[Transcribed page contents]
===
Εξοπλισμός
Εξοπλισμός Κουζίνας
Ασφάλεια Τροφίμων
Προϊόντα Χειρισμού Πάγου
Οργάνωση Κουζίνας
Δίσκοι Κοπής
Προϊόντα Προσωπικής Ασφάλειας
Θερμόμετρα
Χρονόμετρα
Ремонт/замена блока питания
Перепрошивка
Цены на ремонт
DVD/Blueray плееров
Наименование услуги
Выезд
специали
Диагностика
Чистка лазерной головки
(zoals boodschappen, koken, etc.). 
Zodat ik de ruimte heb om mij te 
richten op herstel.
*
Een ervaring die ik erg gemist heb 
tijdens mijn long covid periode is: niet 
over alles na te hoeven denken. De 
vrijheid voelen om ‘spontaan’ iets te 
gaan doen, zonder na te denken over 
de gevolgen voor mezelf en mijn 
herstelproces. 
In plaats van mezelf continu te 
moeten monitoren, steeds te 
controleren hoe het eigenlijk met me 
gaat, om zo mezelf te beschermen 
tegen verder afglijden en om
===
> Exercise goal: Reproduce exactly the line that holds "gaat, om zo mezelf te beschermen", then every line after it, ending with the final line of the records above.

> Output below:
gaat, om zo mezelf te beschermen 
tegen verder afglijden en om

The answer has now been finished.